Each line of the data below holding the word "HYGIÈNE" must be copied.

*Dataset entries*
_ _ _ _

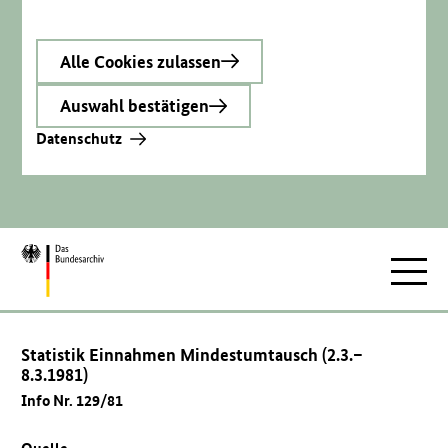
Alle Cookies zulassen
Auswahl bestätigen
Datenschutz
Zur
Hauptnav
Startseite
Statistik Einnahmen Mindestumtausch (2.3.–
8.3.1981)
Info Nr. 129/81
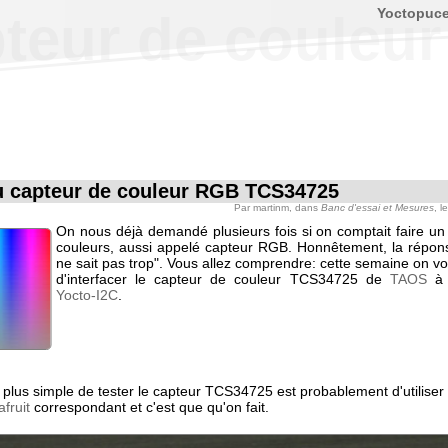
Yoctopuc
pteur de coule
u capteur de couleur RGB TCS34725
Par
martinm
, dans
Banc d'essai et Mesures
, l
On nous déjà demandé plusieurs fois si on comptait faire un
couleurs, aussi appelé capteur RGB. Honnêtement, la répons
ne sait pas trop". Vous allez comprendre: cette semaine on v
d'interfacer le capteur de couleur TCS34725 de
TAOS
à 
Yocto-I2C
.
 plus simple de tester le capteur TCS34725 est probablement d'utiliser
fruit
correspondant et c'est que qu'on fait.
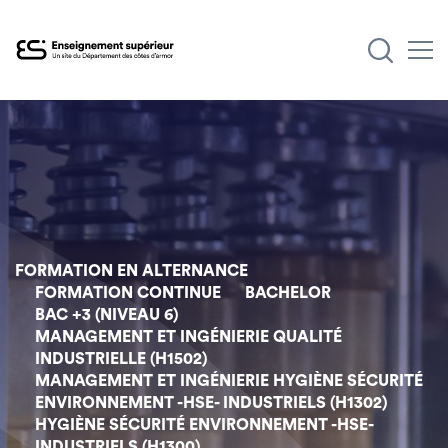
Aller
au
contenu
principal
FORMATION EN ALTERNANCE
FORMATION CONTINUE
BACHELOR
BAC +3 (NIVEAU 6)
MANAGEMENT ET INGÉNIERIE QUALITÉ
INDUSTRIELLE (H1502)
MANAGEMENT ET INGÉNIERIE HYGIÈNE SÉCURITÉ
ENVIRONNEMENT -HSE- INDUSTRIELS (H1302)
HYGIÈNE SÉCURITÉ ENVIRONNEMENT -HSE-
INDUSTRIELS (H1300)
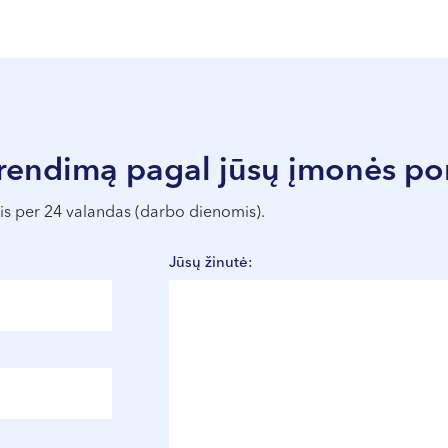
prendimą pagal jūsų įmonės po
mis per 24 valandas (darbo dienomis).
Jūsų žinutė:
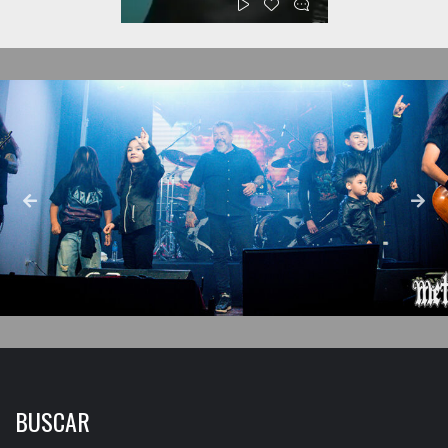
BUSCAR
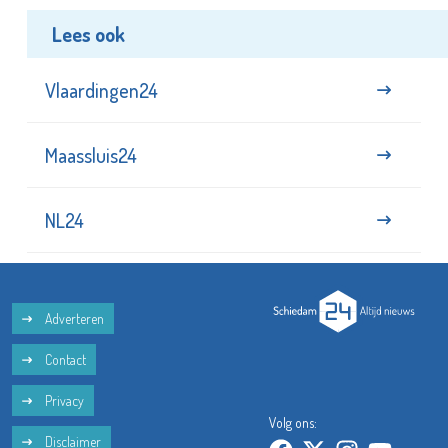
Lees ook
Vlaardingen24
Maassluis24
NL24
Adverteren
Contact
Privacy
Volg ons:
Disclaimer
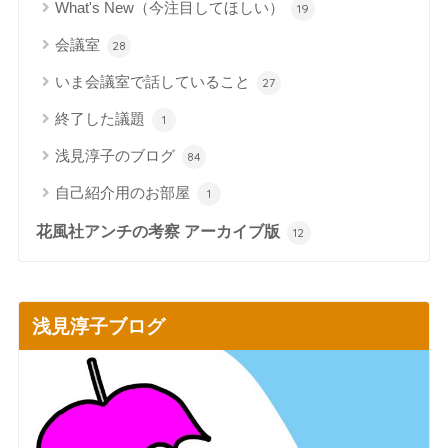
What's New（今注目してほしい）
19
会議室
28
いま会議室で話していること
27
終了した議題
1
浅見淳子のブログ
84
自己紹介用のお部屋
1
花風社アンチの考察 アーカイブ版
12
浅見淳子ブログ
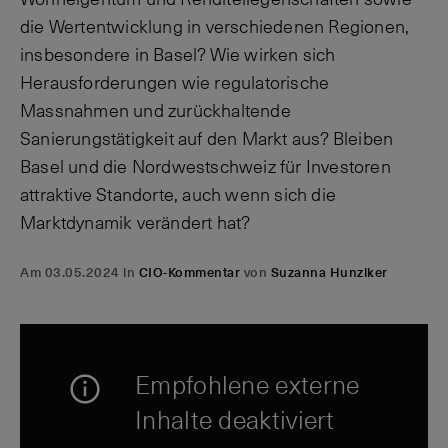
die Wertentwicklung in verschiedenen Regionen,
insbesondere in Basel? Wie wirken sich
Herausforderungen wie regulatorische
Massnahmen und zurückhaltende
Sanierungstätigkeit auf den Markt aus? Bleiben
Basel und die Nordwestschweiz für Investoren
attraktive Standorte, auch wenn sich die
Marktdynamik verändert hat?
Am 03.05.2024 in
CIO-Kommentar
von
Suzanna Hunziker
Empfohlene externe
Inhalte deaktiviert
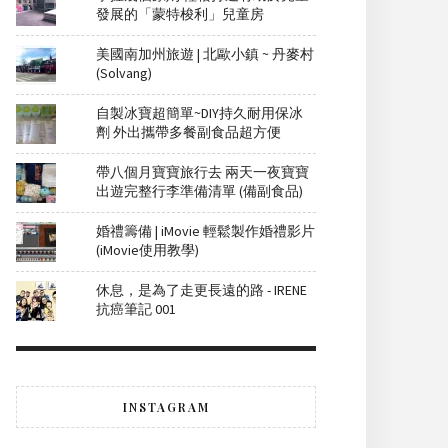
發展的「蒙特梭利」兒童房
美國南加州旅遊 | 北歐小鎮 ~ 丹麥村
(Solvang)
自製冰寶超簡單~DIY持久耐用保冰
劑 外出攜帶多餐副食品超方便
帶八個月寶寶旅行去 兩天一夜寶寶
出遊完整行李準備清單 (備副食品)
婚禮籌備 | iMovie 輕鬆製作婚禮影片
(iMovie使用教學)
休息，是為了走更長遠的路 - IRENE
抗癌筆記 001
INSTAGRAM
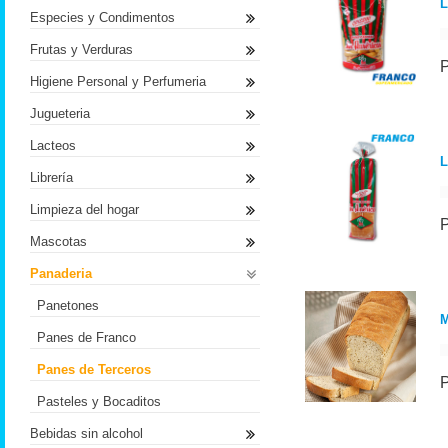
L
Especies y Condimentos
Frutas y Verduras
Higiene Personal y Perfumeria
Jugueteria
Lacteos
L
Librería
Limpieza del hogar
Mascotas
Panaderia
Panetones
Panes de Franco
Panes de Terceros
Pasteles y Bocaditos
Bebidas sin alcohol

_ _ _ _

*Finished exercise*
MANAGEMENT ET INGÉNIERIE HYGIÈNE SÉCURITÉ
HYGIÈNE SÉCURITÉ ENVIRONNEMENT -HSE-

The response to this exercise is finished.